'Ghost kanji' lurk in the Japanese lexicon

by Paul Dargan

by Paul Dargan

Contributing Writer

There are plenty of dead words in languages all over the world, but can the same be said about ghost words? Floating around the murky regions of digitized Unicode values are anywhere between 60 and 100 yūrei-moji — literally, “ghost characters” — haunting the Japanese kanji lexicon.

Though academically obscure, these characters’ origins can be understood readily enough by anyone who has mistaken their doctor’s handwriting for chicken scratch (or vice versa, for that matter). All it took was a few unintentional splatters of ink and some poorly rendered photocopies to bewitch people into seeing kanji that, for all we know, should never have existed.

The origins of yūrei-moji can be traced back to the 1970s, when the Japanese Industrial Standards Committee was tasked with generating computer fonts in preparation for the coming digital age. The committee took about seven years to accumulate thousands of kanji representing every corner of Japan, using data sourced from 日本生命 (Nihon Seimei, Nippon Life Insurance Co.), 情報処理学会 (Jōhō Shori Gakkai, the Information Processing Society of Japan), 国土地理協会 (Kokudo Chiri Kyōkai, the Japan Geographic Data Center), and 旧行政管理庁 (kyū Gyōsei Kanrichō, the former Administrative Management Bureau).

What resulted in 1978 was JIS C 6226, later renamed JIS X 0208, or — if you don’t speak computer — simply the JIS Kanji Code. This code contained almost 7,000 digital characters, most of which were kanji but which also included Roman, Greek and Cyrillic symbols.

Celebrations aside, the code was inevitably revised and expanded on three separate occasions over the next two decades. It was during this period of revisions that scholars began noticing some rather peculiar kanji in the code — peculiar in that they seemed to have come from nowhere at all.

Perhaps the most famous of these mysterious kanji is 妛 (whose pronunciation is listed in some dictionaries as akebi). After a formal investigation of the JIS Kanji Code in 1997, academics found no record of 妛 in the Kangxi Dictionary (the 47,000-odd-character Holy Grail of Chinese pictographic knowledge) and JIS technicians could locate no region or family name in Japan that used it — that is, until they came across 𡚴原 (Akenbara), the vernacular name of a small district in Shiga Prefecture. Look closely and you’ll notice that 妛 consists of radicals 山, 一 and 女 while the kanji from Shiga is exactly one brush stroke less complicated.

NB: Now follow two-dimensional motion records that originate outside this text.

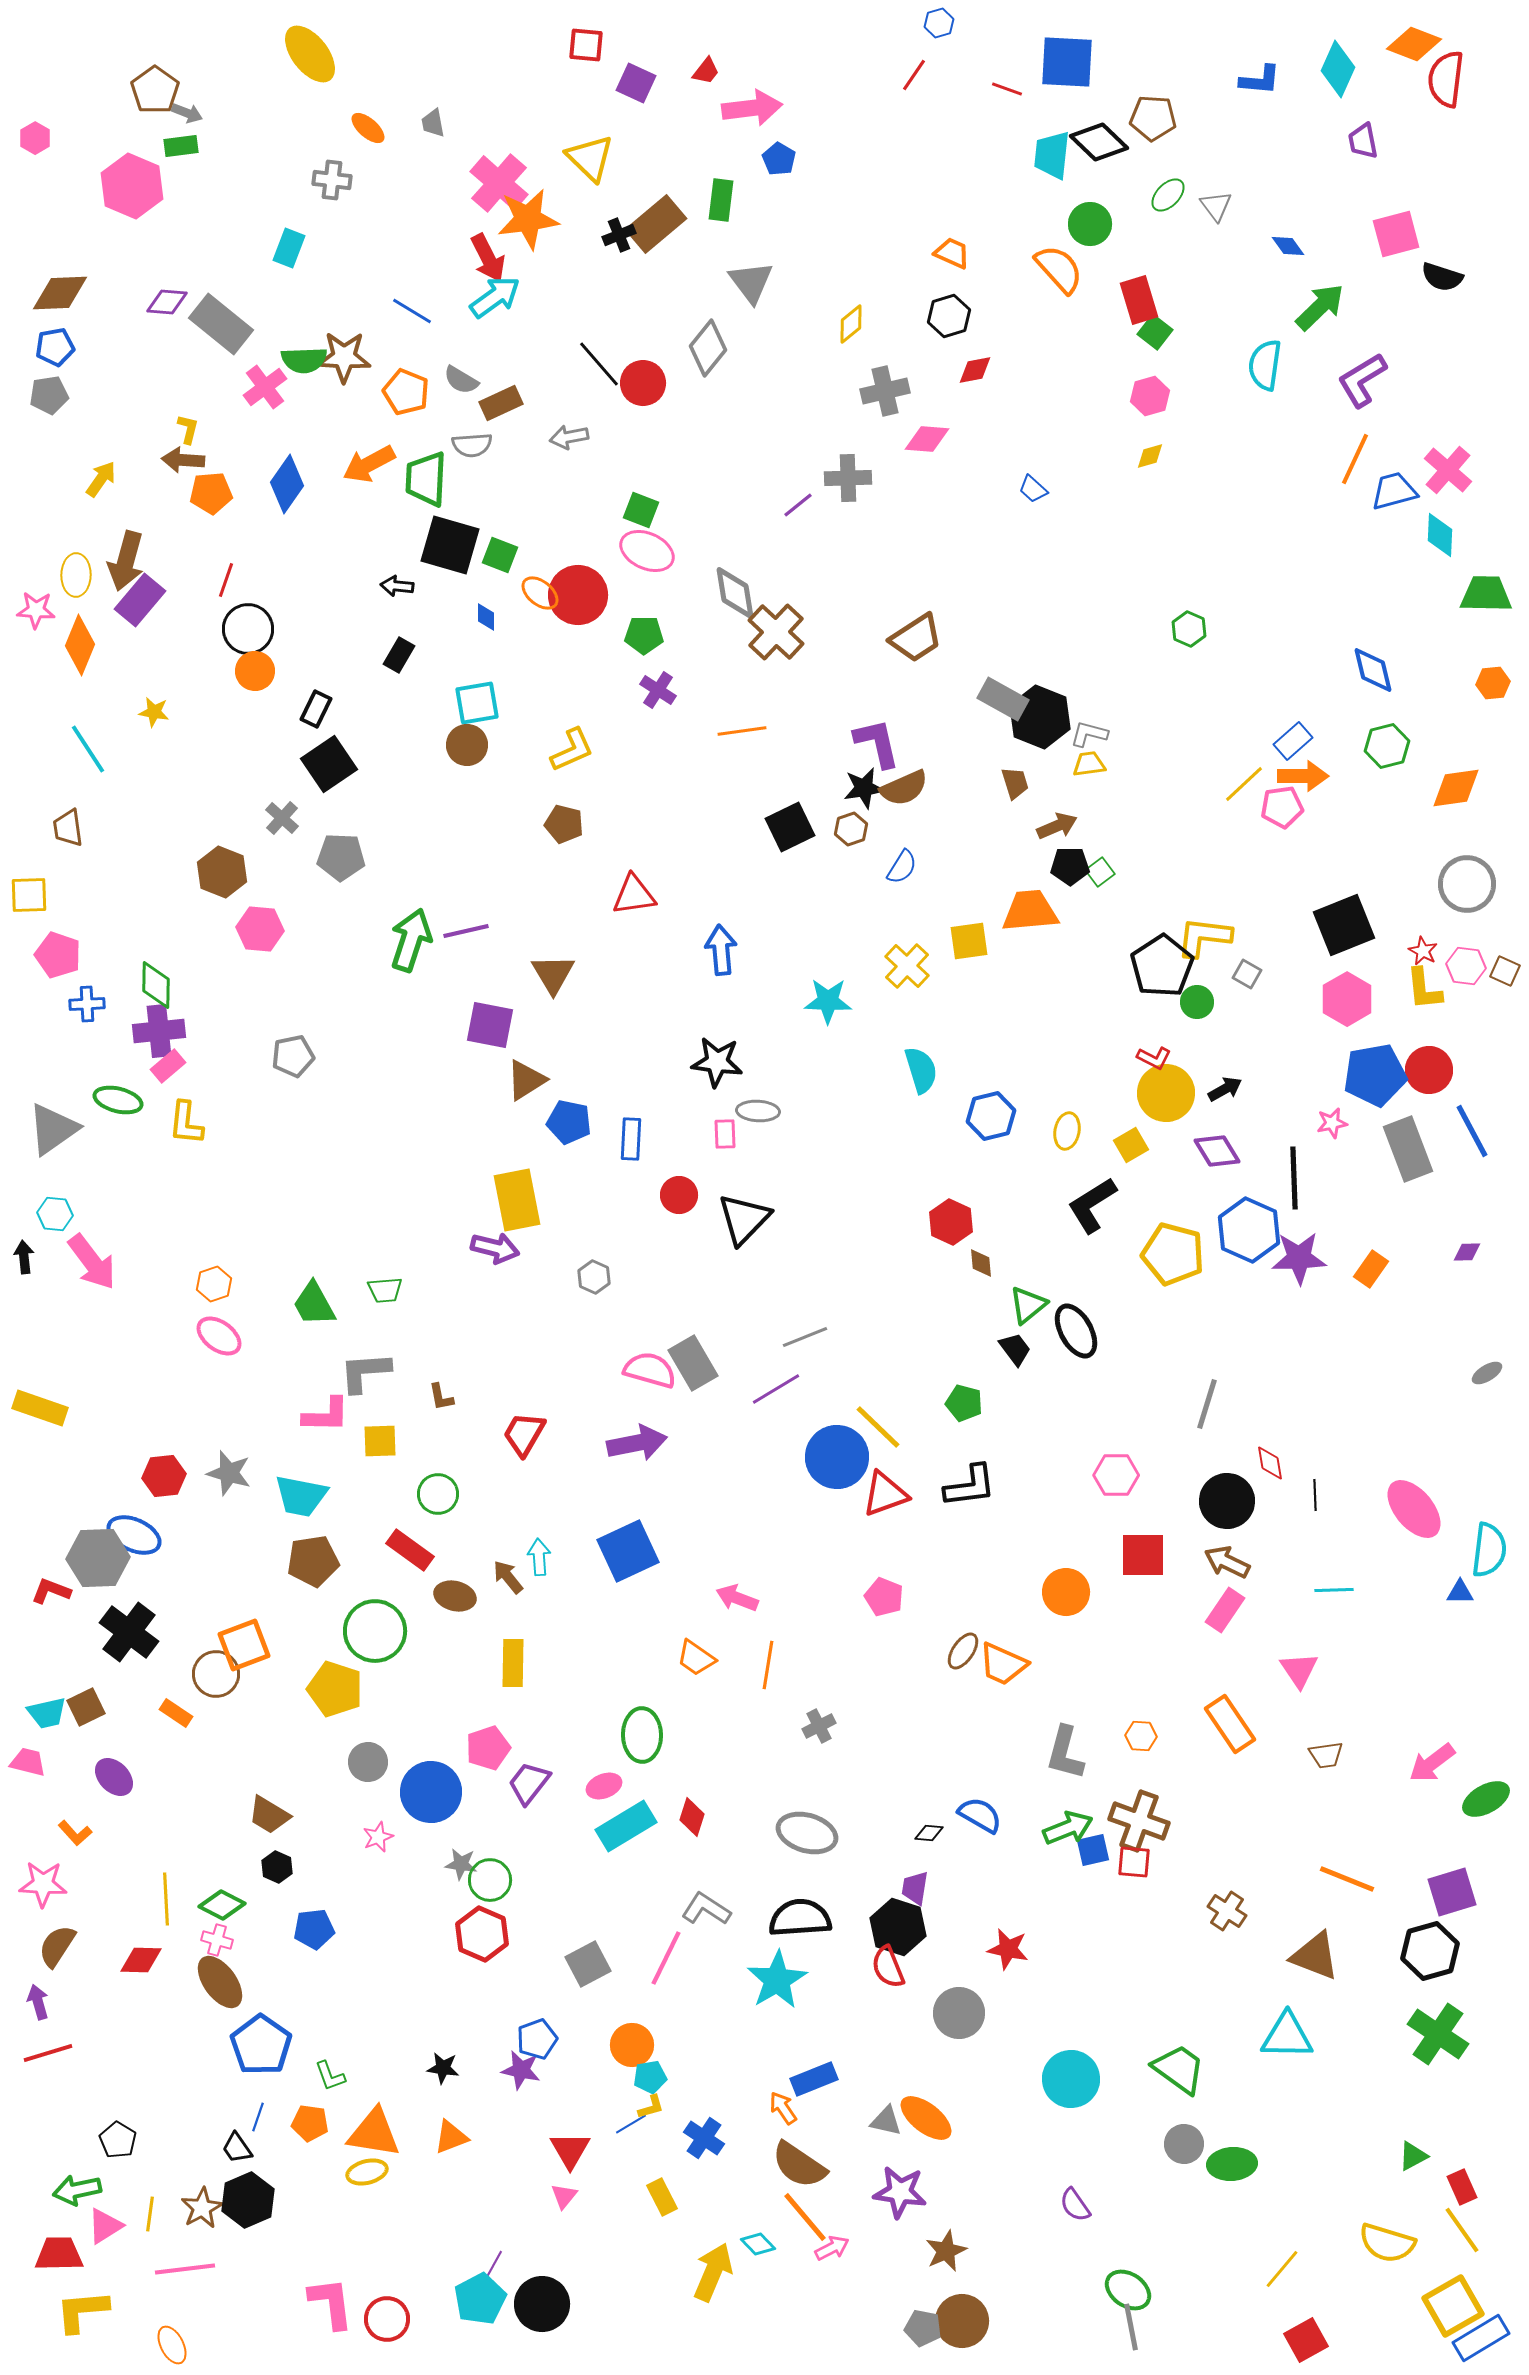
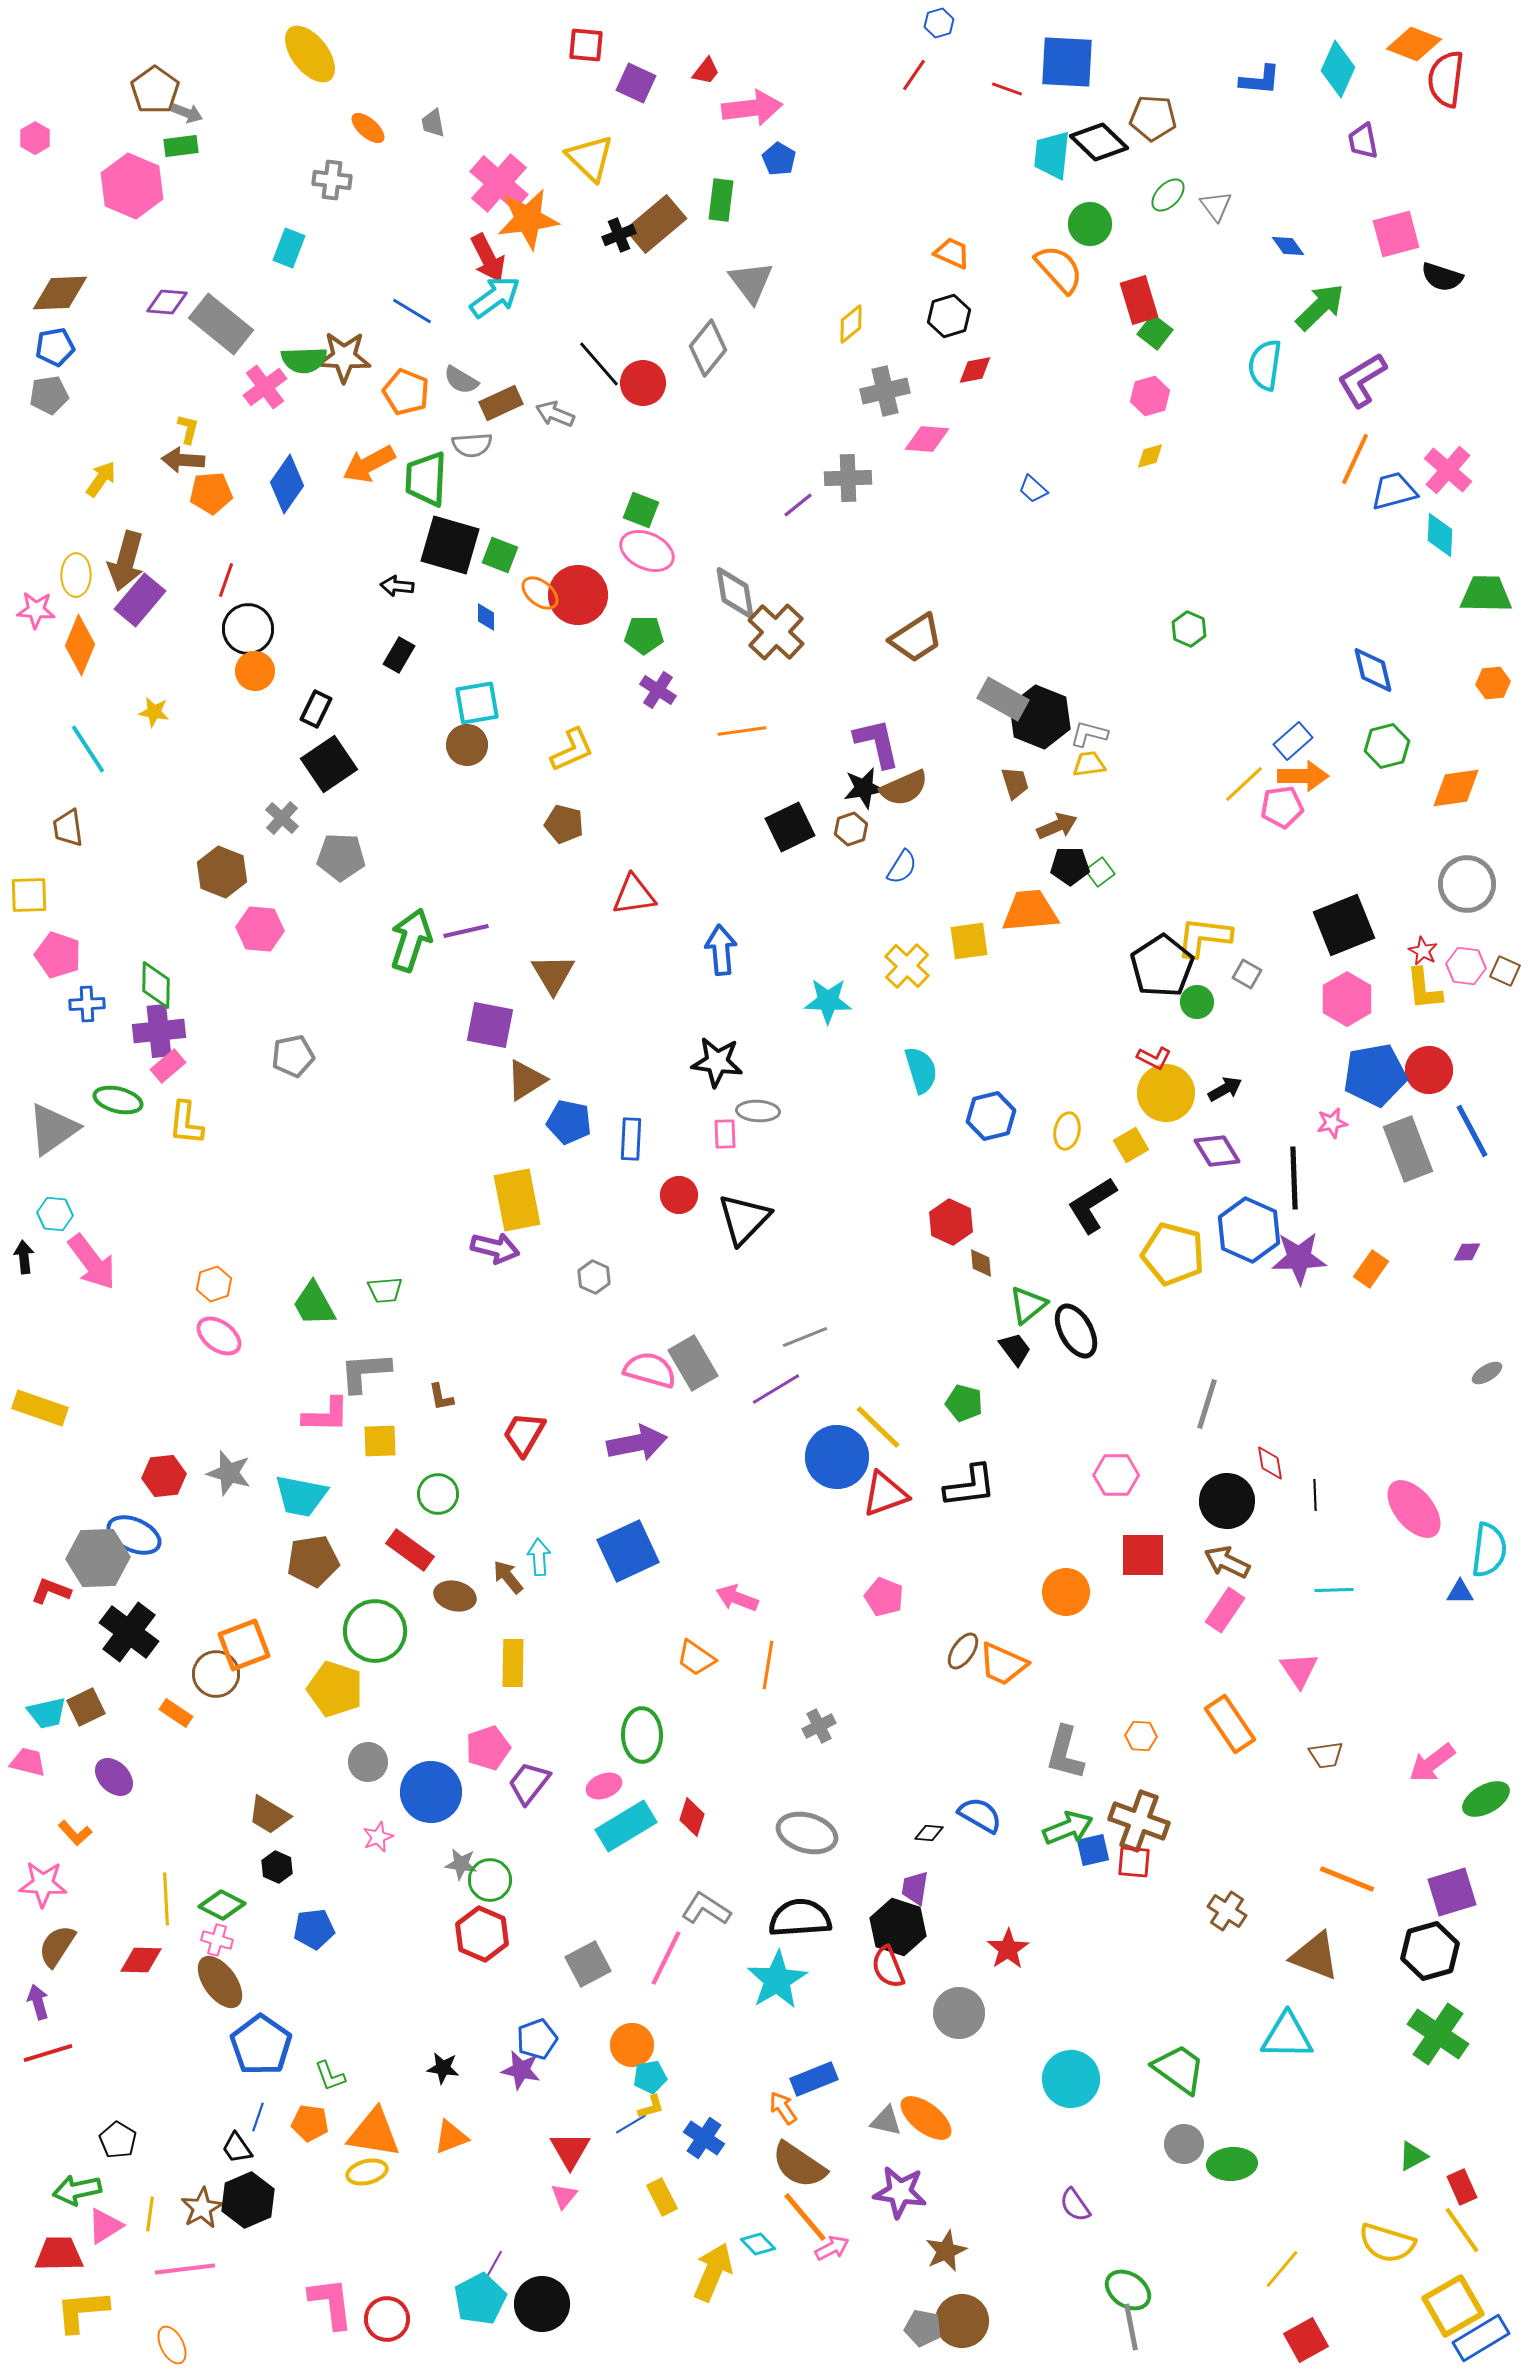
gray arrow at (569, 437): moved 14 px left, 23 px up; rotated 33 degrees clockwise
red star at (1008, 1949): rotated 27 degrees clockwise
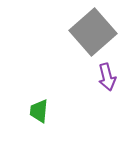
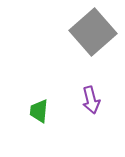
purple arrow: moved 16 px left, 23 px down
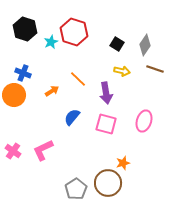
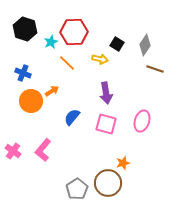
red hexagon: rotated 20 degrees counterclockwise
yellow arrow: moved 22 px left, 12 px up
orange line: moved 11 px left, 16 px up
orange circle: moved 17 px right, 6 px down
pink ellipse: moved 2 px left
pink L-shape: rotated 25 degrees counterclockwise
gray pentagon: moved 1 px right
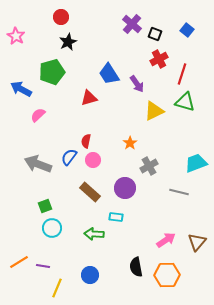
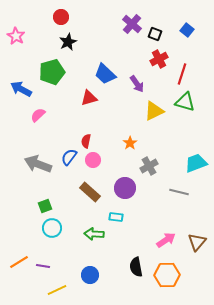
blue trapezoid: moved 4 px left; rotated 15 degrees counterclockwise
yellow line: moved 2 px down; rotated 42 degrees clockwise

With literally no other lead to go on, the JISC concluded that it had mistakenly registered what was supposed to be 𡚴 as 妛, in effect creating an entirely new digital character with no historical or cultural substance — a ghost of a character, if you will. It was later discovered that the local district’s method of printing 𡚴 at the time involved cutting out the 山 and 女 radicals from other preprinted kanji and pasting them together before photocopying the result. The line-like shadow produced by the overlay is what led to the committee’s incorrect reading. Mystery solved.

Interestingly, 妛 is one of the few yūrei-moji to have a confirmed albeit Scooby-Doo-esque explanation for its appearance (if it weren’t for those meddling photocopiers!). The fact is, most ghost characters have yet to be fully understood.

One such example is 彁 (pronunciation unknown). Unlike 妛, which found its corporeal counterpart in the 国土行政区画総覧 (Kokudo Gyōsei Kukaku Sōran, National Conspectus of Administrative Districts), 彁 was documented as “completely unique among the graphic characters encoded in these standards, with absolutely no means of identification.”

Common theories propose that 彁 was mistakenly de-stylized from calligraphic depictions of 謌 (uta/ka, sing or recite) or 彊 (kyō/tsuyo(i), strong), or that it was a variant of 歌 (uta/ka, sing), or even that it was supposed to be 哥 (an older iteration of 歌) but was misread together with a splattering of ink on its left side. In any case, this character simply did not exist before 1976; yet now, inexplicably, here it is, puzzling historians like a mischievous poltergeist.

Despite another two decades having passed since the discovery of yūrei-moji, they can all still be generated using standard fonts in most word processors via Unicode input. The reason for this harkens back to the first JIS Kanji Code revision in 1983. These revisions added some new characters, modified roughly 300 kanji to depict simplified forms, and swapped some kanji around as per the request of the education ministry.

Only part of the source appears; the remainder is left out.